▶ WHAT TO PRODUCE
Show all lines below holding the string "click".

▶ MATERIAL FOR THE TASK
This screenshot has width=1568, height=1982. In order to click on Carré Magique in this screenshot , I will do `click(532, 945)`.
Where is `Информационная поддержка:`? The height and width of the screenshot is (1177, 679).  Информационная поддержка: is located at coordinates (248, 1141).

==

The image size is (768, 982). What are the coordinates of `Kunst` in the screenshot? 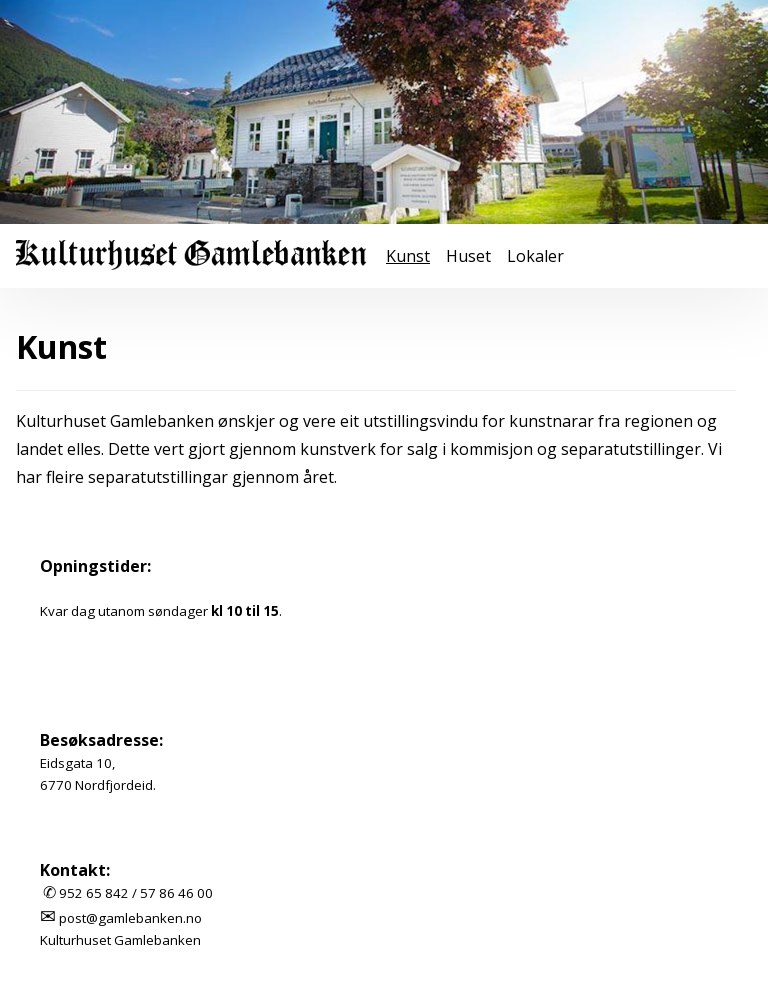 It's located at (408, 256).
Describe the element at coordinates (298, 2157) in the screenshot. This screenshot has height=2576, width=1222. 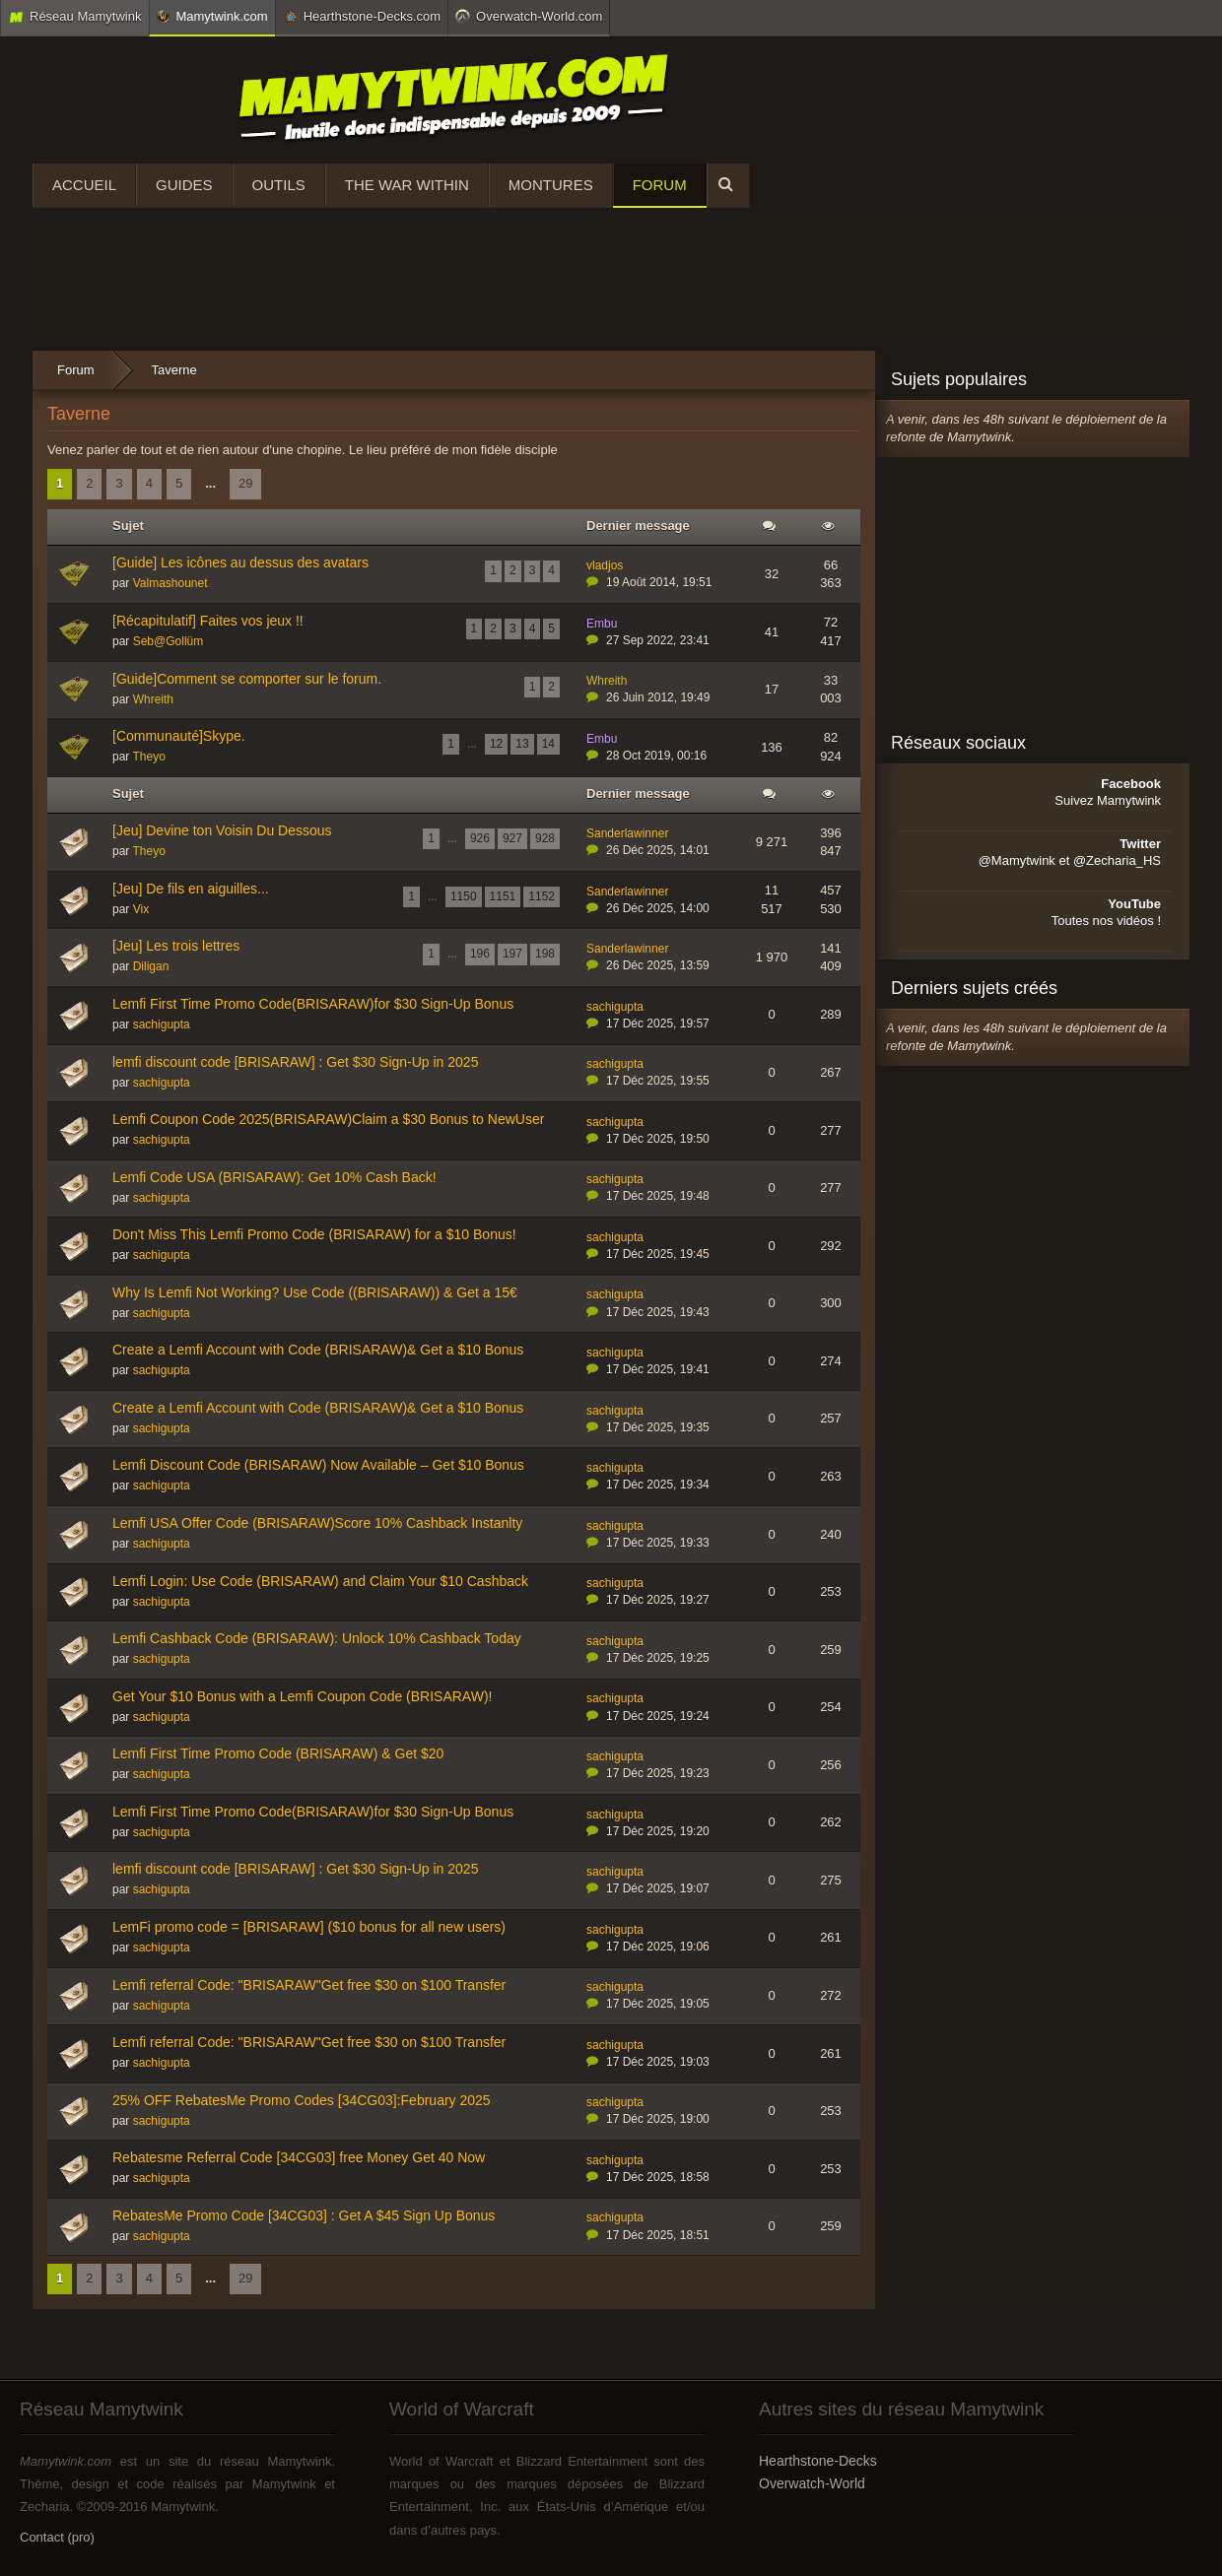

--

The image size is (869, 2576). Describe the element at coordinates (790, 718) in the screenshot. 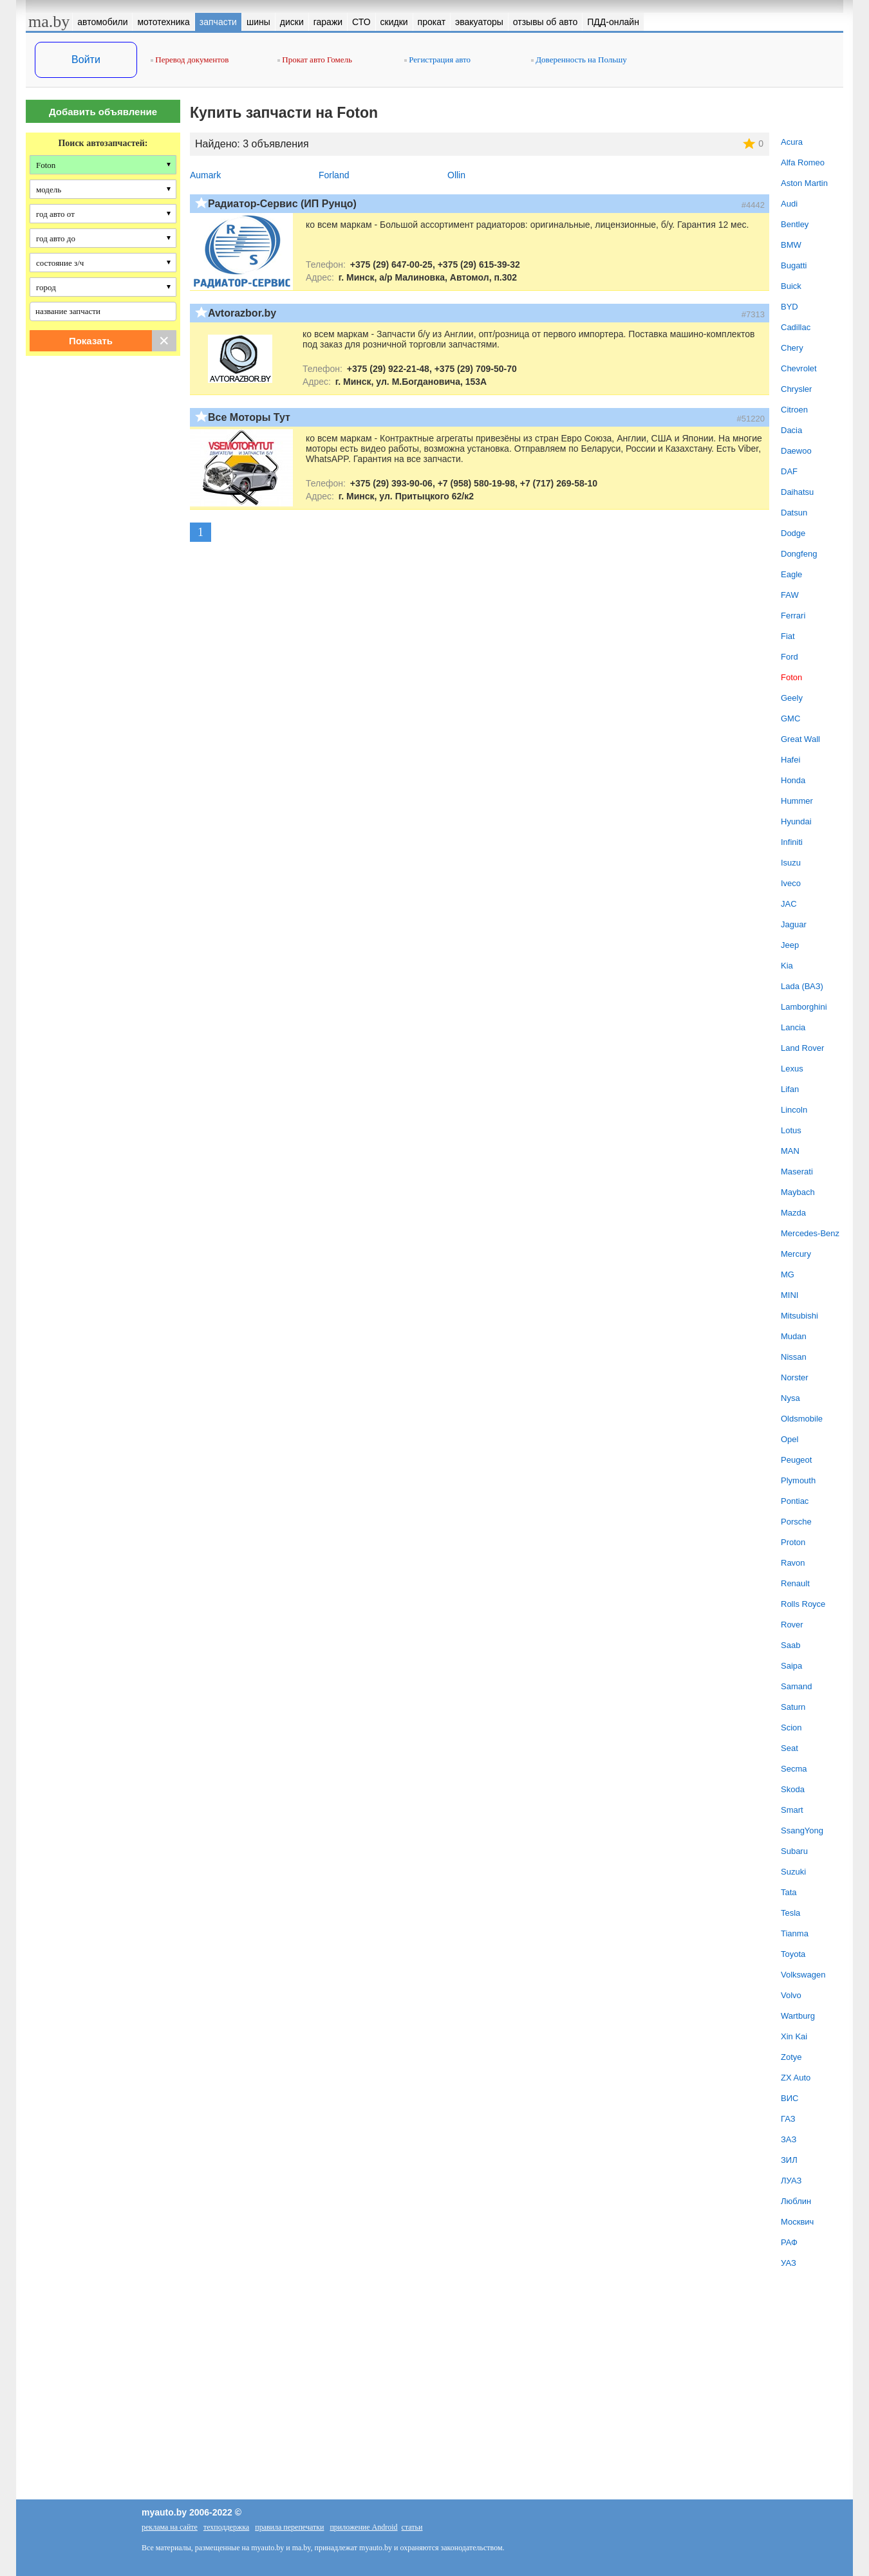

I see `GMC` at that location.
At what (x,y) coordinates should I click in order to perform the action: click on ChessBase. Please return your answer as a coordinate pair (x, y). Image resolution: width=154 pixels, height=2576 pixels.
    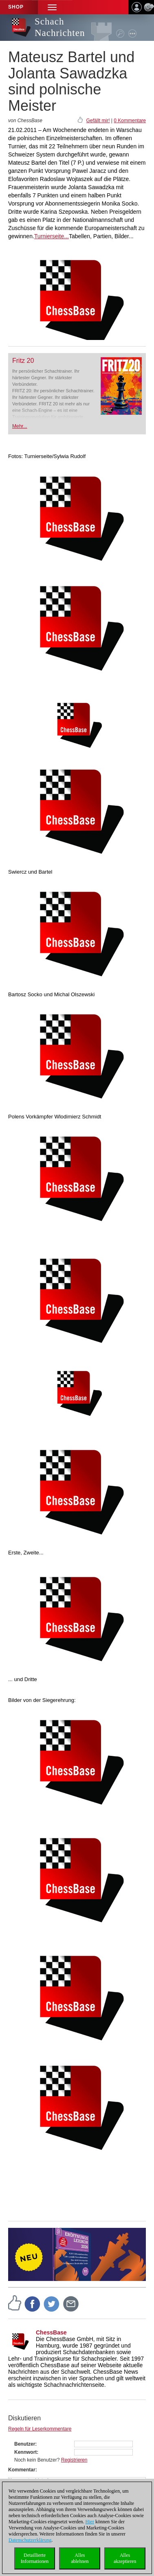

▶ WRITTEN ANSWER
This screenshot has width=1568, height=1982. In order to click on Carré Magique in this screenshot , I will do `click(532, 945)`.
At what (x,y) coordinates should I click in order to perform the action: click on ChessBase. Please return your answer as a coordinate pair (x, y). Image resolution: width=154 pixels, height=2576 pixels.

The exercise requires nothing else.